Given climate change, it’s likely that many of these catastrophes will become stronger and more common, leading to higher insurance costs. In fact, this is already happening – although how much insurance companies are pricing in the cost of climate change, and whether it’s enough, is uncertain.

If you do opt to buy homeowners insurance, as more than 92% of American homeowners do, you should comparison shop for the best price and coverage. You can do this independently or through an agent or broker.

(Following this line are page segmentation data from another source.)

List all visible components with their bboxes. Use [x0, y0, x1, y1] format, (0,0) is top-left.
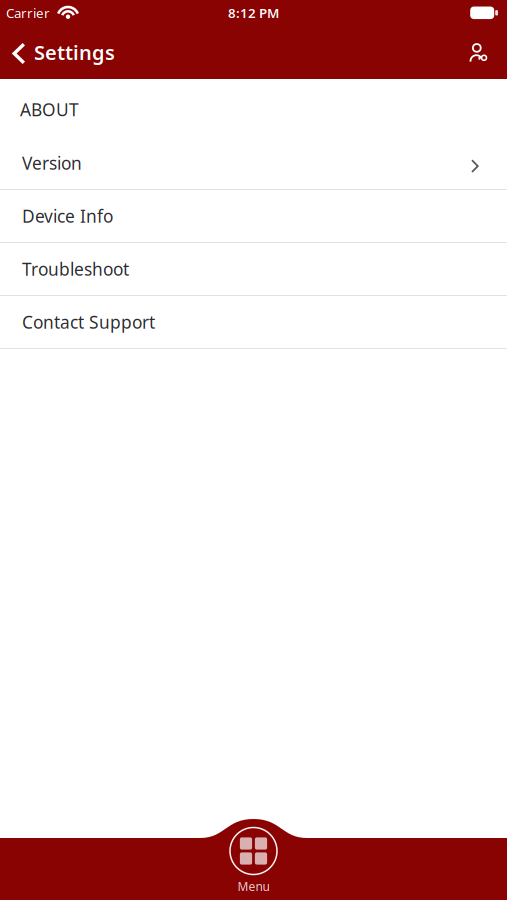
staticText: Carrier — [6, 4, 50, 22]
staticText: 8:12 PM — [228, 4, 279, 22]
staticText: Menu — [238, 878, 270, 894]
button[interactable]: Account — [468, 42, 507, 64]
staticText: Contact Support — [22, 310, 155, 334]
button[interactable]: Device Info — [0, 190, 507, 243]
button[interactable]: Menu — [230, 818, 277, 894]
staticText: Device Info — [22, 204, 113, 228]
button[interactable]: Troubleshoot — [0, 243, 507, 296]
button[interactable]: Back — [0, 40, 115, 67]
button[interactable]: Version — [0, 137, 507, 190]
button[interactable]: Contact Support — [0, 296, 507, 349]
staticText: ABOUT — [20, 98, 79, 121]
staticText: Version — [22, 152, 82, 174]
staticText: Troubleshoot — [22, 258, 129, 280]
staticText: Settings — [34, 39, 115, 66]
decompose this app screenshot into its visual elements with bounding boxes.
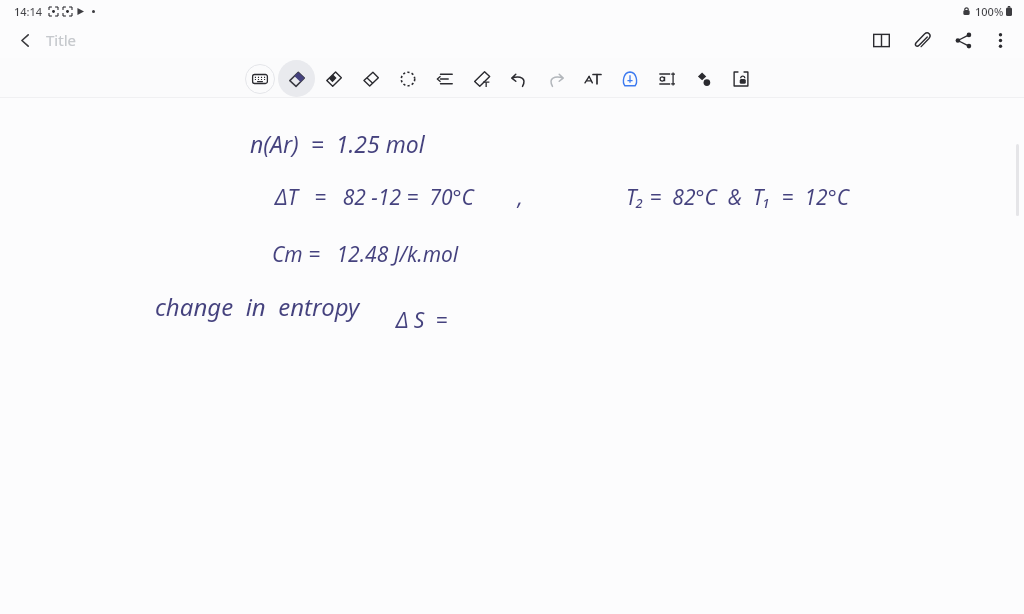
staticText: 100% (975, 4, 1004, 19)
button[interactable]: Back (8, 23, 42, 57)
staticText: change in entropy (155, 290, 360, 323)
button[interactable]: Pen (278, 60, 315, 97)
button[interactable]: Lasso select (389, 60, 426, 97)
staticText: 14:14 (14, 4, 43, 19)
button[interactable]: Convert handwriting (463, 60, 500, 97)
staticText: Δ S = (396, 306, 448, 335)
button[interactable]: Keyboard (241, 60, 278, 97)
button[interactable]: Align (426, 60, 463, 97)
button[interactable]: Book view (865, 24, 897, 56)
button[interactable]: Redo (537, 60, 574, 97)
staticText: ΔT = 82 -12 = 70°C , (275, 183, 523, 212)
staticText: T₂ = 82°C & T₁ = 12°C (626, 183, 849, 212)
button[interactable]: Undo (500, 60, 537, 97)
button[interactable]: Shapes (685, 60, 722, 97)
button[interactable]: AI assist (611, 60, 648, 97)
button[interactable]: More options (984, 24, 1016, 56)
staticText: n(Ar) = 1.25 mol (250, 128, 425, 159)
button[interactable]: Highlighter (315, 60, 352, 97)
button[interactable]: Text options (648, 60, 685, 97)
button[interactable]: Eraser (352, 60, 389, 97)
button[interactable]: Attach (906, 24, 938, 56)
staticText: Title (46, 30, 76, 50)
staticText: Cm = 12.48 J/k.mol (272, 240, 459, 269)
button[interactable]: Lock (722, 60, 759, 97)
button[interactable]: Text style (574, 60, 611, 97)
button[interactable]: Share (947, 24, 979, 56)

They may not differ much in their premium prices, however, given the emerging risks. And some insurers may be unwilling to write new policies, depending on where you live. For example, State Farm and Allstate have paused their writing of new homeowners insurance policies in some disaster-prone markets in California.

Choosing to self-insure

Instead of buying homeowners insurance, you may choose to self-insure. Finance experts consider self-insurance to be a legitimate risk management strategy. But that’s only if you choose it with full knowledge of the risk exposure and financial consequences.

Self-insurance is a common component of large organizations’ overall risk strategy. For example, as many as 33% of privately employed workers nationwide are insured by employer-sponsored, self-insured group health plans. For many organizations, self-insurance is also common for workers’ compensation insurance.

For those homeowners wealthy enough to absorb a major uninsured loss, it makes sense to consider self-insurance.

Of course, there are some caveats.

First, homeowners need to be realistic about their ability to respond to a significant uninsured loss. Having a thorough knowledge of your personal financial situation – or access to a qualified financial planner – is critical.

Second, self-insurance is likely to be viable only for homeowners who own their homes outright. If there is a mortgage on the property, purchase of an insurance policy is typically required to protect the lender.

A flood-swollen canal is menacingly visible behind a row of hurricane-battered houses.
Florida homes after 2022’s Hurricane Ian, which caused more than $60 billion in privately insured losses in the Sunshine State alone. Thomas O'Neill/NurPhoto via Getty Images

And finally, it’s important to remember that homeowners insurance is a “multi-peril” policy, which includes liability coverage for accidents. While the size of a property loss might be limited to the value of that property, liability risk is potentially unlimited.

Without homeowners insurance, potential liability exposure should be addressed in some other way – for example, through risk-control efforts such as warning signs or limiting guests on the property, or through some type of stand-alone personal liability insurance policy.

How long will the insurance crunch last?

Most insurers try to maintain stable rates and premiums. But historically, most property-liability insurance has followed a multiyear underwriting cycle. This cycle, from the standpoint of the insurer, goes from a high-premium/low-loss ratio to a low-premium/high-loss ratio, and back again.

This stems from several factors, including price competition within the insurance industry and uncertainty associated with future losses. The result is that when it comes to homeowners insurance, affordability and availability problems are often just temporary. Ultimately, supply and demand adjust, with a new market equilibrium arising as a natural part of the cycle.

Whether this will be the case for current issues in homeowners insurance depends on a number of challenges facing homeowners. There’s some reason for pessimism: Mortgage rates have recently hit their highest levels in over 20 years, and in the meantime, prices in many areas have skyrocketed.

Meanwhile, in 2023, the National Association of Realtors Housing Affordability Index reached its lowest level in almost 40 years. And the future impact of climate change on homeowners insurance losses remains uncertain at best.

Amid all this uncertainty, one thing is clear: Being, or aspiring to be, a homeowner is a real challenge these days.